> **What you will do**: Filter the entries beneath this task, copying only the lines that hold the word "network".

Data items
*** Begin section ***
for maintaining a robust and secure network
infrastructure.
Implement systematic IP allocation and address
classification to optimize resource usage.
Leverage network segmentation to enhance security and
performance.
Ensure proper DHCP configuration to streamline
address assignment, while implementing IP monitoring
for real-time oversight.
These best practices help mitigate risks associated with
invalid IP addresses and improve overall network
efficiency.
*** End section ***
*** Begin section ***
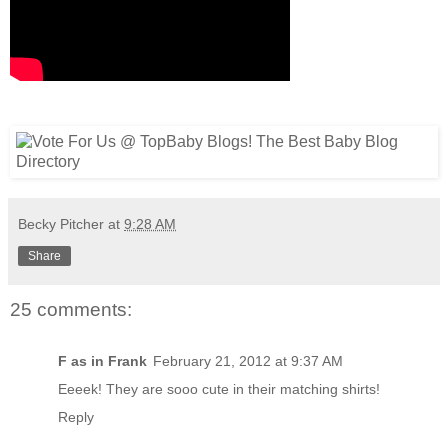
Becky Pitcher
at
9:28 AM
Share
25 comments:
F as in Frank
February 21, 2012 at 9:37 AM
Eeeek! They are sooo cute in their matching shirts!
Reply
*** End section ***
> **Solution to the exercise**:
for maintaining a robust and secure network
Leverage network segmentation to enhance security and
invalid IP addresses and improve overall network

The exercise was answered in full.